Northern Ireland Assembly Flax Flower Logo

COMMITTEE FOR
HEALTH, SOCIAL SERVICES AND PUBLIC SAFETY

OFFICIAL REPORT
(Hansard)

Families Matter

22 May 2008

Members present for all or part of the proceedings:
Mrs Michelle O’Neill (Deputy Chairperson)
Dr Kieran Deeny
Mr Alex Easton
Mr Tommy Gallagher
Mr John McCallister

Witnesses:
Ms Rosie Drysdale ) Department of Health, Social Services and Public Safety
Mr Sean Holland )

The Deputy Chairperson (Mrs O’Neill):

I invite Sean Holland and Rosie Drysdale from the family policy unit in the Department of Health, Social Services and Public Safety (DHSSPS) to make their presentation, after which Committee members will ask questions.

Mr Sean Holland (Department of Health, Social Services and Public Safety):

‘Families Matter: Supporting Families in Northern Ireland’ is a crucial element of the Department’s contribution to the Office of the First Minister and deputy First Minister (OFMDFM) children and young people’s strategy, ‘Our Children and Young People — Our Pledge’. It is vital that parents receive support in their roles as educators, primary carers and, most significantly, positive role models for children and young people. The strategy that I present to the Committee today aims to do that and to assist and empower parents to be confident and responsible in helping their children to reach their fullest potential.

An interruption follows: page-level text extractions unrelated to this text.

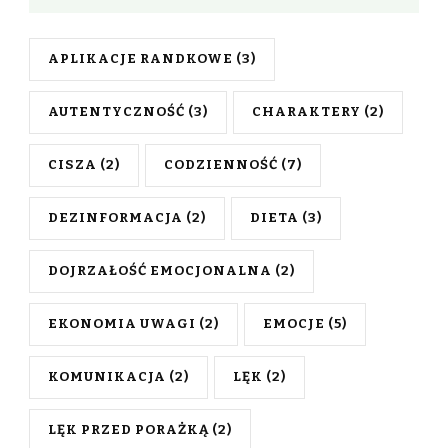
APLIKACJE RANDKOWE
(3)
AUTENTYCZNOŚĆ
(3)
CHARAKTERY
(2)
CISZA
(2)
CODZIENNOŚĆ
(7)
DEZINFORMACJA
(2)
DIETA
(3)
DOJRZAŁOŚĆ EMOCJONALNA
(2)
EKONOMIA UWAGI
(2)
EMOCJE
(5)
KOMUNIKACJA
(2)
LĘK
(2)
LĘK PRZED PORAŻKĄ
(2)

I will briefly outline how we developed the strategy. Initially, we engaged extensively with key stakeholders in the statutory, voluntary and community sectors. We spoke to those who work directly with, and provide services to, children, young people and families. We also consulted groups who represent their interests. We held several workshops that helped us to determine the priority areas on which the strategy should focus and how those should be progressed, and they are listed in the final strategy.

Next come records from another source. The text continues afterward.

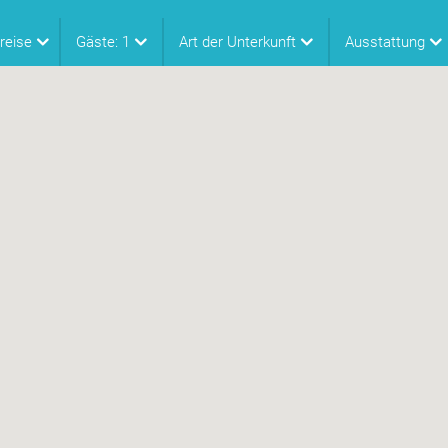
reise
Gäste:
1
Art der Unterkunft
Ausstattung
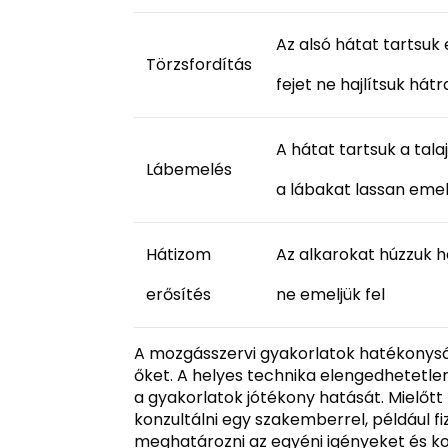
Az alsó hátat tartsuk
Törzsfordítás
fejet ne hajlítsuk hátr
A hátat tartsuk a tala
Lábemelés
a lábakat lassan emelj
Hátizom
Az alkarokat húzzuk há
erősítés
ne emeljük fel
A mozgásszervi gyakorlatok hatékonys
őket. A helyes technika elengedhetetlen
a gyakorlatok jótékony hatását. Mielőt
konzultálni egy szakemberrel, például fi
meghatározni az egyéni igényeket és ko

The overarching finding from the workshops was that recognition and resources should be invested in working with families, with a particular emphasis being placed on prevention and early intervention. When families are under stress, and possibly experiencing difficulties, action should be taken before the situation deteriorates and more drastic intervention is required. We also identified four key themes.

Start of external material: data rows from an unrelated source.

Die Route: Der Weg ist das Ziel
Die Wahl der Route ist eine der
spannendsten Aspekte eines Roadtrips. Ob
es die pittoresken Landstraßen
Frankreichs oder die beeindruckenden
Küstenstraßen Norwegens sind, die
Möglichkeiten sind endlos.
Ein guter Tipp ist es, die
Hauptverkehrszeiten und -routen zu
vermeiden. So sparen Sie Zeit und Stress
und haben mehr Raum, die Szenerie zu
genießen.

First, people told us that parenting education, in its widest sense, should be considered. It should include the development of skills for direct parenting and for assisting parents to keep their families together by educating them in debt management, anger management and positive parenting.

The second area that people identified as important and requiring our focus was relationship support, through providing counselling to assist families to stay together when under stress and experiencing difficulties. Moreover, it is important that we recognise how many families in our society, sadly, break down. The latest figures, from 2004, show that approximately 2,500 parental couples separate every year, affecting about 2,300 children.

People told us that it was very important that services be available to limit the negative impact on children as families go through that difficult separation phase. They wanted relationship support to include mediation work, help for non-resident parents to maintain contact with their children, and expanded court welfare services to minimise the adversarial nature of family-court proceedings.

Thirdly, much of the good work that is already being done is recognised. People highlighted the issues of availability and access to services. They said that, often, the services were good on the ground but that they did not know that they were there or, for various reasons, had trouble accessing them. That was a particular difficulty for families for whom English is not their first language, and for socially excluded or stigmatised families. Those families sometimes had difficulty accessing existing services.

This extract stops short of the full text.